Extracted records:
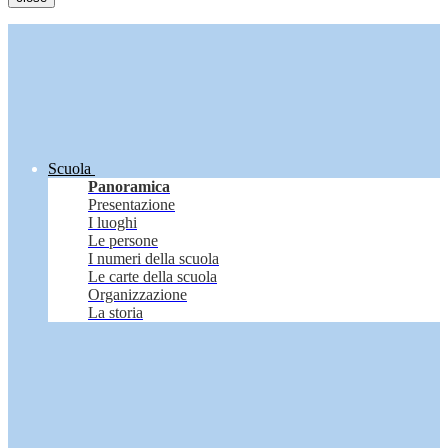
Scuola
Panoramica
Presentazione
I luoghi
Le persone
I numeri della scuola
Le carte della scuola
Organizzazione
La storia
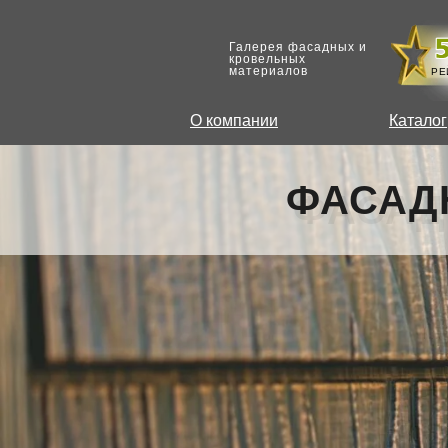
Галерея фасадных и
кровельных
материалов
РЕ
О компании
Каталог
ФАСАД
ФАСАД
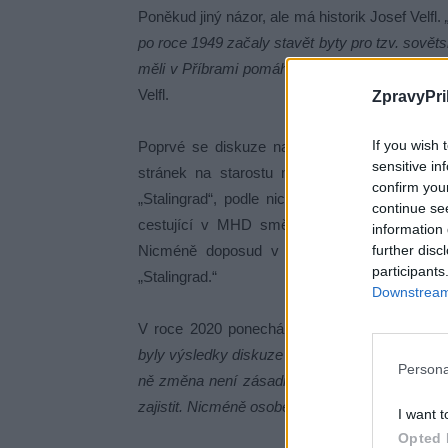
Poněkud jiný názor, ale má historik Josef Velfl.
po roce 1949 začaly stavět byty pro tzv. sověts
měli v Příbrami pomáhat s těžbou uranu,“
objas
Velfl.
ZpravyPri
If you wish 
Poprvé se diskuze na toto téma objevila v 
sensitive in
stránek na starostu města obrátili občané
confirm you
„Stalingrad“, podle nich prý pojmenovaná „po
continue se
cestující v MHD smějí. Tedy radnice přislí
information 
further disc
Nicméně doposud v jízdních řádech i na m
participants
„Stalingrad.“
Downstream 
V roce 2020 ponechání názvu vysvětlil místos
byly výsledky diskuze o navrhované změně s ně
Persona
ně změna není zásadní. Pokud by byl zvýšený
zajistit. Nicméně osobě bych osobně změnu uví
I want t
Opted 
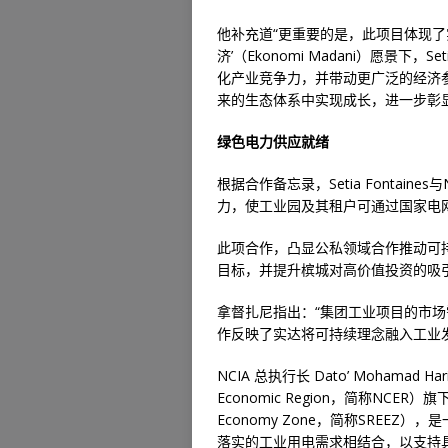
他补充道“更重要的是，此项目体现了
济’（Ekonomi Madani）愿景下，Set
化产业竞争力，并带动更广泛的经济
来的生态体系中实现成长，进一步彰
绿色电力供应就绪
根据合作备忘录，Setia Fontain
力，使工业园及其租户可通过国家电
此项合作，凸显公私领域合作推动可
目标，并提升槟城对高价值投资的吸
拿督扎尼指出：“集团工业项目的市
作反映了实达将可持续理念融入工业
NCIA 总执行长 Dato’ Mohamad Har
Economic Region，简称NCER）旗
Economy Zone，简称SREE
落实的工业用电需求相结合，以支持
---
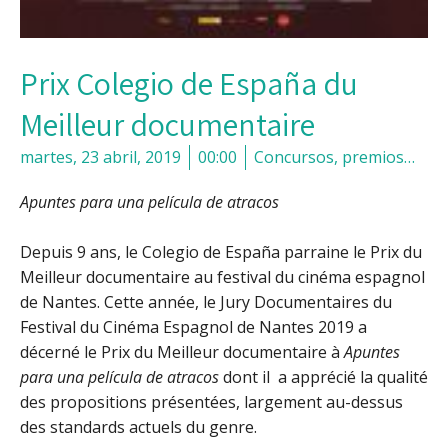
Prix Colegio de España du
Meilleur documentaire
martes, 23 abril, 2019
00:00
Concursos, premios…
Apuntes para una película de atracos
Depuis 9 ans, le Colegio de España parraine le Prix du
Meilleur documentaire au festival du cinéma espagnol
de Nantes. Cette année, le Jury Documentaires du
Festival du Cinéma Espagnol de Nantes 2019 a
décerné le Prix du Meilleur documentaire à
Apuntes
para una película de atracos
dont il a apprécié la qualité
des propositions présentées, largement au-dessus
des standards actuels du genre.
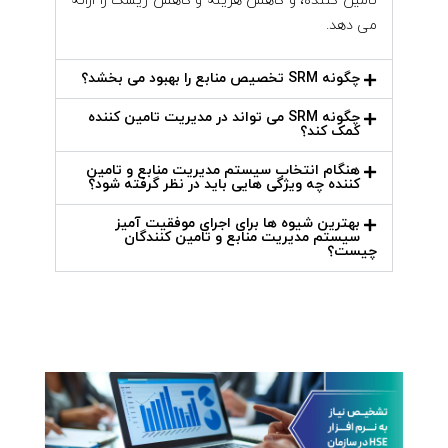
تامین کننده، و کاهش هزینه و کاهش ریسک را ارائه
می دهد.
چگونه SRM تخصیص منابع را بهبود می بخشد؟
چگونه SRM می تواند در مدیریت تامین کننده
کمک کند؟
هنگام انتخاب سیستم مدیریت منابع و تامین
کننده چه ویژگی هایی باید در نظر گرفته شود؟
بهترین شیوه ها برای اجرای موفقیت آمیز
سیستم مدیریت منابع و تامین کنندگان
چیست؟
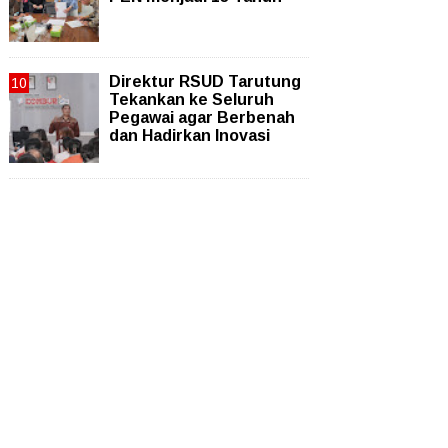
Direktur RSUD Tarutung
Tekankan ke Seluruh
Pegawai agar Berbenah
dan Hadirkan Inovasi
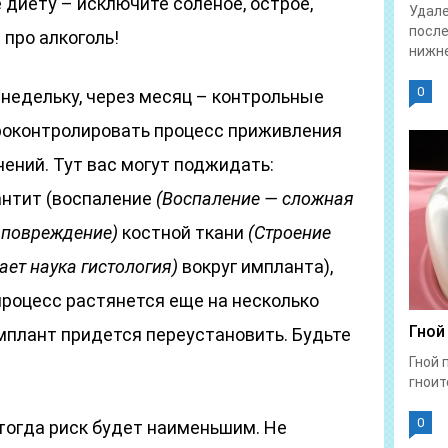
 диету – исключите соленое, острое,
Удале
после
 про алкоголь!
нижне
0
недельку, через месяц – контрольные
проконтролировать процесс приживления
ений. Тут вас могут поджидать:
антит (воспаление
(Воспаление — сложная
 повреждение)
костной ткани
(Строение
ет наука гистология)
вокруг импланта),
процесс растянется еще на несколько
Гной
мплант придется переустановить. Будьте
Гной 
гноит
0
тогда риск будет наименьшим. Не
---
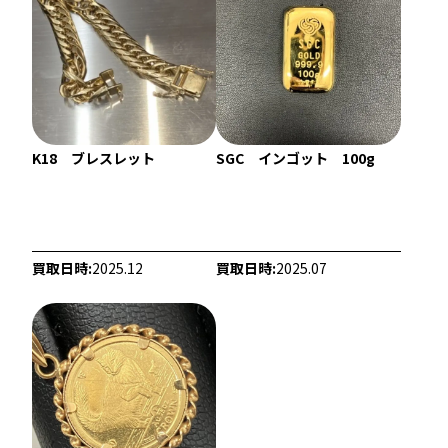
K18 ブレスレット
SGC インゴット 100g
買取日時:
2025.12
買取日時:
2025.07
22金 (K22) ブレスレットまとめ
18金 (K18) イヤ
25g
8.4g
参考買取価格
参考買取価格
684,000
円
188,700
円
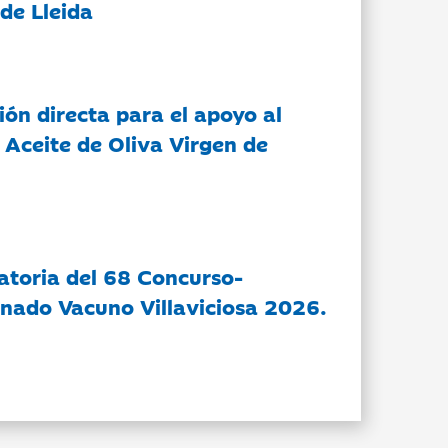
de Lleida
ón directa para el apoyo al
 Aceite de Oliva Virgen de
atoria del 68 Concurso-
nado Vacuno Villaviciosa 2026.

• **WHAT YOU ARE ASKED TO DO**: Lines above with the string "para" need to be found and copied.

• **RESPONSE BELOW**:
Apuntes para una película de atracos
para una película de atracos
ón directa para el apoyo al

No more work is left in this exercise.